Blaming China won't solve America's problems
In retrospect, the first known case in the Wuhan outbreak became noticeably ill on December 12, according to a statement released January 7 by the Wuhan Municipal Health Commission. The discovery of an outbreak and identification of a new virus in a period of less than one month is exceptional, experts said, according to Helen Branswell, Senior Writer on Infectious Disease for STAT. "I am stunned by the timeline and speed of this isolation and characterization, if it's all true," said Matthew Frieman, a coronavirus expert at the University of Maryland School of Medicine.
In his tweet on January 24, President Trump praised China's efforts to control the virus spread: "China has been working very hard to contain the Coronavirus. The United States greatly appreciates their efforts and transparency. It will all work out well." Since then and throughout late January and February, Trump had repeatedly praised China's handling of the outbreak, acknowledging that China was "doing a very professional job" and in touch with WHO and the US CDC.
But as the US led the world in illness and death and when American financial markets shuttered amid fears of a worsened pandemic after crucial weeks squandered by the White House to mitigate the coronavirus outbreak, the Trump administration resorted to a blame game focusing on China.

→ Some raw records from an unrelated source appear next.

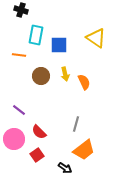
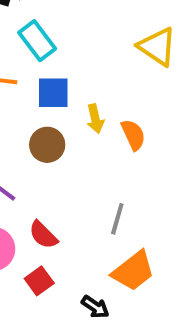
cyan rectangle: (36, 35) -> (37, 41), turned -48
blue square: (59, 45) -> (53, 93), moved
brown circle: (41, 76) -> (47, 145), moved

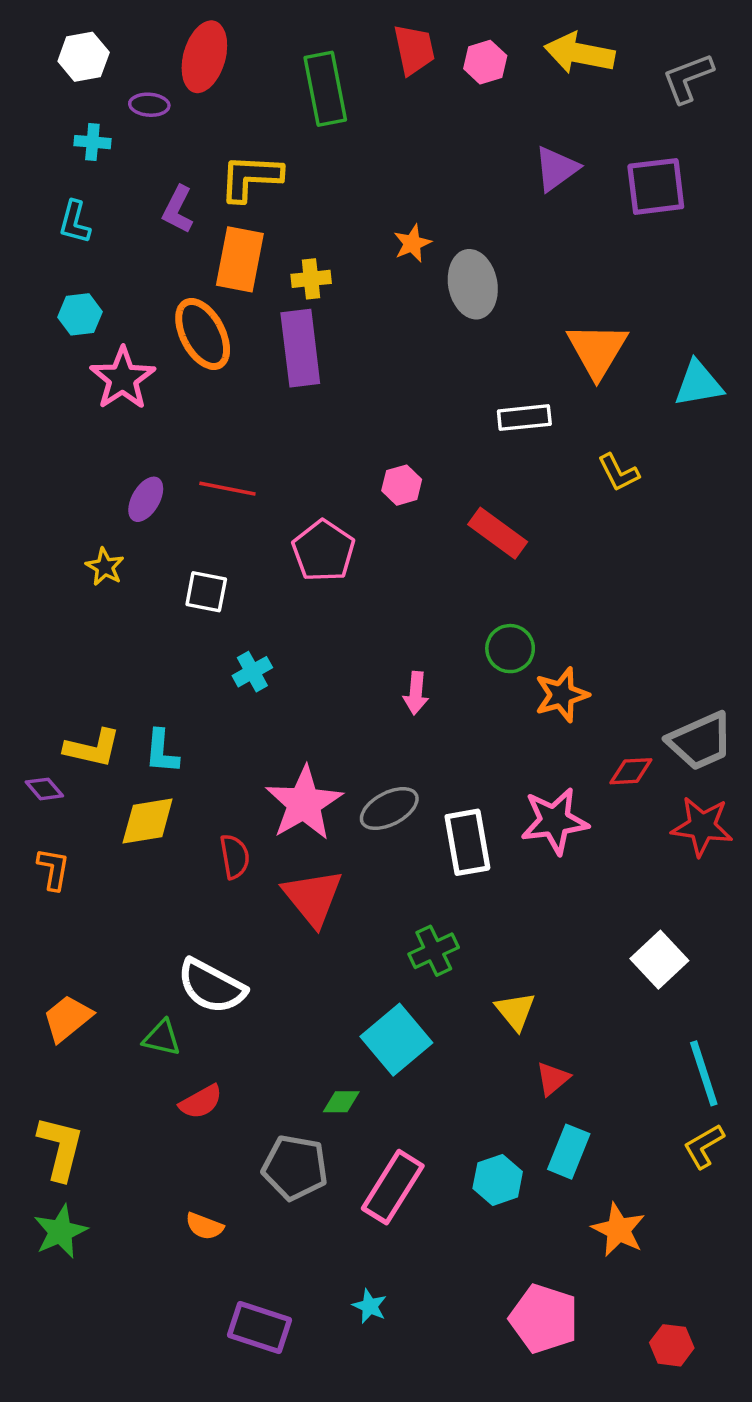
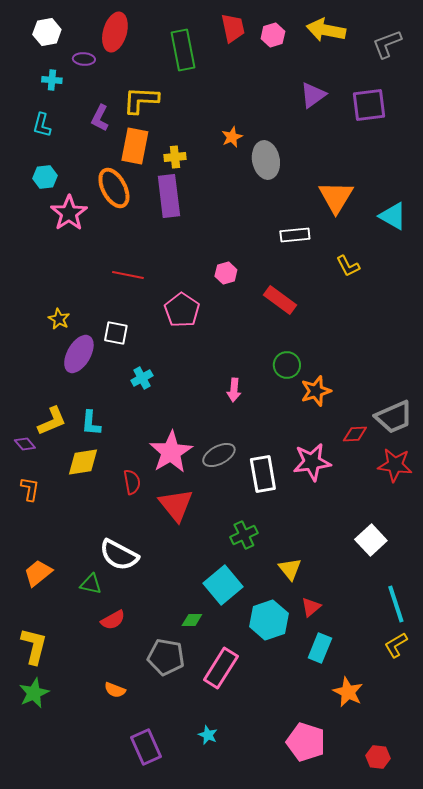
cyan triangle: (698, 384) -> (393, 216), turned 40
purple ellipse: (146, 499) -> (79, 354), moved, size x1.5
yellow L-shape: (92, 748) -> (52, 421), turned -36
cyan hexagon: (498, 1180) -> (269, 620), moved, size x1.4
purple rectangle: (259, 1327) -> (146, 747), turned 48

When the US registered the highest number of reported infections and deaths in the world, the White House and its senior officials began to express doubt over China's data as if a much higher number of Chinese infections and deaths would have made American numbers look nicer to American voters and American leaders take less responsibility for the tolls. That is the key to understanding the shift of the Trump administration's narrative from acknowledging China's transparency and professional work in handling COVID-19 spread to blaming China.
As a matter of fact, China succeeded in "flattening the curve" of coronavirus growth by taking comprehensive and stringent measures, not by distorting the statistics. The Chinese government has time and again stressed the importance of getting the data accurate throughout the fight against the pandemic, and those officials who may not follow the rules of reporting will be held accountable.
Over 100 days, governments and health departments at the national, provincial and municipal levels provided daily updates on the pandemic and related questions, releasing information of both tallies of cases and individual cases so as to increase public awareness of the situation and assist in timely contact tracing. More than 3,000 such press conferences were held during the period. With a cellphone in hand, each Chinese citizen has access to information that may alert them to risks of being physically close to confirmed cases or suspected cases either in their neighborhoods, workplaces or in public transport vehicles. According to the report of the WHO-China Joint Mission on Coronavirus Disease 2019 (COVD-19), released in February, China has a policy of meticulous case and contact identification for COVID-19. For example, in Wuhan more than 1800 teams of epidemiologists, with a minimum of 5 people/team, were tracing tens of thousands of contacts a day. Contact follow up is painstaking but necessary. Nearly 4 million urban and rural community workers joined the fight against the outbreak and tried to keep COVID-19 away from 650,000 communities in China. Timely and accurate data on the pandemic is what they need for the fight.
Under these circumstances, any cover-up or deliberate underreporting of COVID-19 cases or the scale of the outbreak in China is beyond imagination. No one in the world is more willing and eager than the Chinese government and people to have a clear understanding of the scale, the nature and the infectiousness of the virus in the country.
One of the lessons learned so far on COVID-19 is that the earlier you act, the easier you can control the disease. So, what if China acted swiftly, proactively, decisively and comprehensively earlier than it did, say back in early January or even late December 2019? That is exactly what many people have been wondering and what has prompted some people to question China's "delay". That is also the logic used by some American politicians to shift blame to China.